Why This Blog
I’ve been a software engineer for 12 years. I just had my work anniversary in early March. I’ve worked in a startup, I had my own consulting company, I bootstrapped a startup, I worked in large enterprises. I’ve built a lot of things and I have little to show for, in terms of artifacts. I can give you a resume but I’ve forgotten more than what’s on that resume.
I want to start writing this blog to keep a record of what I’ve done and what I am thinking about at the time of writing. It’s not going to be your millionth tutorial on how to set up Claude Code (ok, maybe a little for one specific thing I did). But I want to show what worked for me and what didn’t. If it helps someone, great. If it doesn’t, also great.
I’m not here to tell you AI is going to change the world or take your job. I don’t know if it will. What I do know is that I’ve been using it to ship real software, and some of it has been genuinely impressive and some of it has been garbage. Like any tool. The internet opened up the world to millions of people and it also has some very dark corners. AI is no different. It’s not magic and it’s not the apocalypse.
What it is, for me, is practical. I built a media monitoring platform called Marquis. A full production system with DynamoDB, Lambda, EventBridge, Slack integration, the whole stack. I built Gilbert, a Rust CLI that talks to that platform. I coded half of both of them from my phone.
The phone thing
I have a family. Young kids. Anyone with small children knows the math: if something requires pulling out a laptop, finding a quiet spot, and getting into a flow state for two hours, it’s not getting done. Not on a weeknight. Probably not on a weekend either.
But I can write a spec on my phone during a lunch break. I can refine it at night after the kids are down. And with spec-driven development, where the spec is the source of truth and the AI implements against it, that’s enough. I write the what and the why. The AI handles the typing.
I set up Claude Code running remotely on an AWS instance and controlled it from my phone. I’d write a spec, send it over, review what came back, refine, iterate. Marquis and Gilbert got built in the cracks of my day. Ten minutes here, twenty minutes there.

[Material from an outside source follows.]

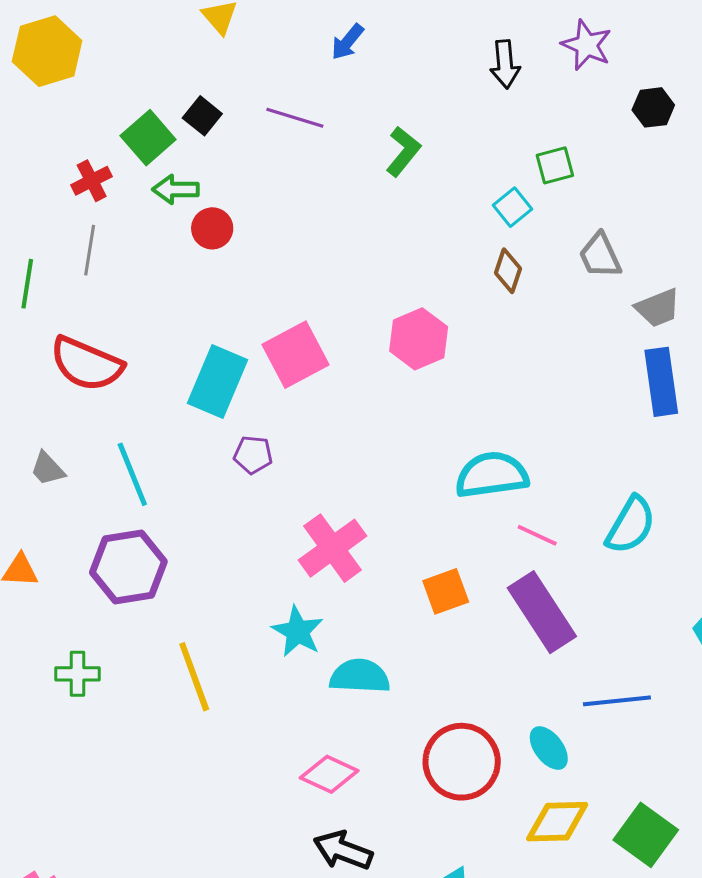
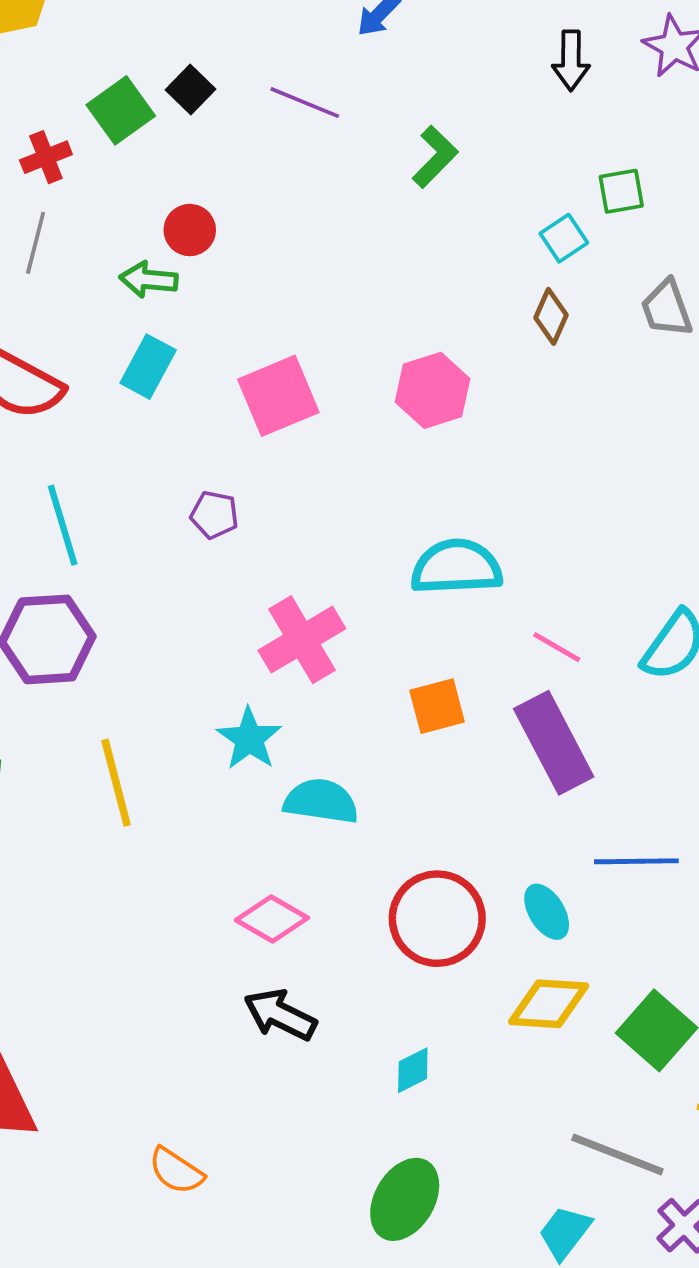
green arrow: (176, 189) -> (148, 280), moved
cyan rectangle: (218, 381) -> (148, 367), moved, size x0.7
cyan semicircle: (492, 475) -> (456, 567), moved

What I think about AI, honestly
I’m not scared of it. If AI takes my job someday, so be it. Me refusing to learn it won’t slow it down. I’d rather be at the front of this wave than scrambling to catch up when it’s too late.
But I’m also not a true believer. I’ve seen AI write clean, correct infrastructure code in minutes. I’ve also seen it confidently generate something that would have taken down a production service. The skill isn’t in using the AI. The skill is in knowing what to ask for, knowing how to validate what comes back, and making the design decisions that the AI can’t make for you.
The developer is still the one in charge. You’re the architect, the decision-maker, the person who says “make this config-driven so other teams can use it.” The AI writes the code. You make the calls.
What’s coming
I’m going to write about the things I’ve actually built and operated. For now, I am committing to write about these three things (I claim to have expertise in):
- AI-assisted development in practice
- Distributed systems and cloud architecture
- Career engineering
I recently built a disaster recovery framework during an operational crisis. A full IaC solution for exporting DynamoDB data to safe regions. Spec-driven, built in one hour, and the entire org adopted it by noon the same day. That’s a story I want to tell. There are more like it.
There’s one more reason I’m writing this, and it has nothing to do with tech. I know very little about some of the people in my family who came before me. They’re not here to tell their story anymore. I don’t want that to happen to mine. Someday my kids/grand kids might want to know what their papa was building and thinking about during these years. This is that record too.